> _Activity_:
Every line in the data below that includes "companies" belongs in the answer, copied as it stands.

> _Records provided_:
++++++
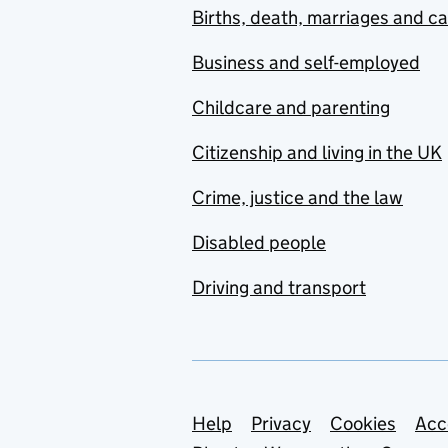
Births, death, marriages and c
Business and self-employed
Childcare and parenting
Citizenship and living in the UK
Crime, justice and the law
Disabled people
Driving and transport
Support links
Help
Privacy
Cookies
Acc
++++++
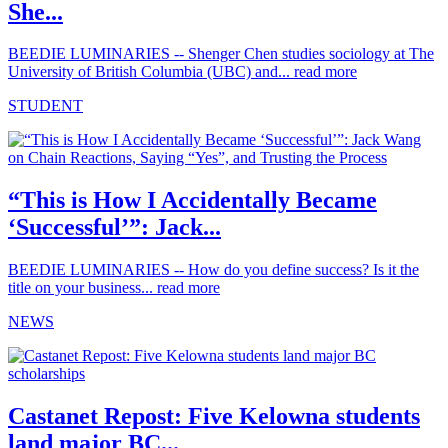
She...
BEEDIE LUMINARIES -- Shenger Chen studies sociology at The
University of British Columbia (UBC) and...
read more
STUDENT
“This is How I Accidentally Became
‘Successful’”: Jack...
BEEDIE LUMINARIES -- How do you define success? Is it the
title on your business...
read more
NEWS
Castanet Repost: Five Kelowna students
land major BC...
++++++
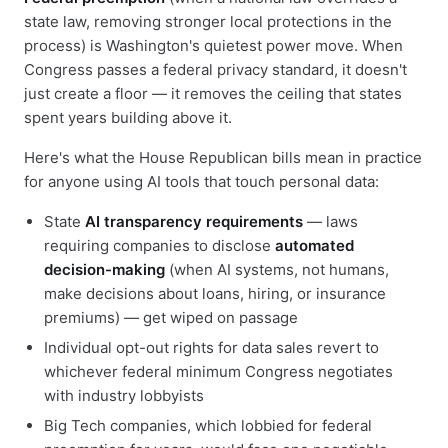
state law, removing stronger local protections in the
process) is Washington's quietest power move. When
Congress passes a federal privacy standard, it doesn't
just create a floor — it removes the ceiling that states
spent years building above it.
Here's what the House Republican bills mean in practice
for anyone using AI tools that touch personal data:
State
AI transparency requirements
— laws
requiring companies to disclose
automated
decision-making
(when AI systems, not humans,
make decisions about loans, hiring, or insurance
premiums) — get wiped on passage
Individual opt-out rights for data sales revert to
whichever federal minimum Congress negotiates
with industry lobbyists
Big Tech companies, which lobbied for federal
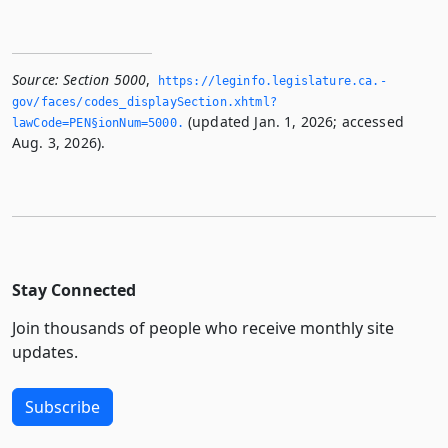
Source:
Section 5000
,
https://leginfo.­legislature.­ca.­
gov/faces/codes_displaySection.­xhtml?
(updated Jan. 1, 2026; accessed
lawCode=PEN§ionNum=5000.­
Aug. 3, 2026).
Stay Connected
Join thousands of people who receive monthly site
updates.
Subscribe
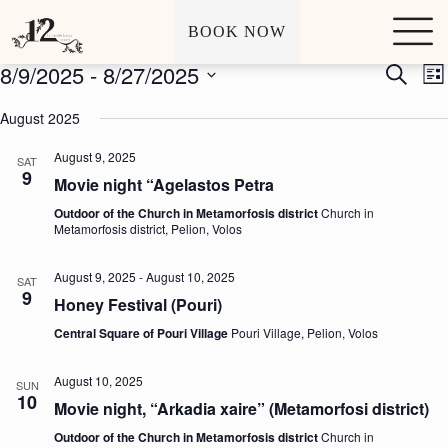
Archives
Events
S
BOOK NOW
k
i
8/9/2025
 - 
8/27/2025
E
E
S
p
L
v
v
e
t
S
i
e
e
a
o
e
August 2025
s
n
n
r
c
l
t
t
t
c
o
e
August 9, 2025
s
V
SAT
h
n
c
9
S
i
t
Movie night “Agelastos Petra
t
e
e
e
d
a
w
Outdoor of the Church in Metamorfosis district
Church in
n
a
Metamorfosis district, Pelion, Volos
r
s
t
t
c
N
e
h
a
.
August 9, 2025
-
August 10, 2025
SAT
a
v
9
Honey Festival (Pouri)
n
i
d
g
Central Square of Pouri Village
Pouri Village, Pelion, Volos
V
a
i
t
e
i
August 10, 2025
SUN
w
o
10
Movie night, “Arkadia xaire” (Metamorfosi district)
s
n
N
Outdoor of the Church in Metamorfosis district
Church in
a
++++++
> _Task answer_:
requiring companies to disclose
Big Tech companies, which lobbied for federal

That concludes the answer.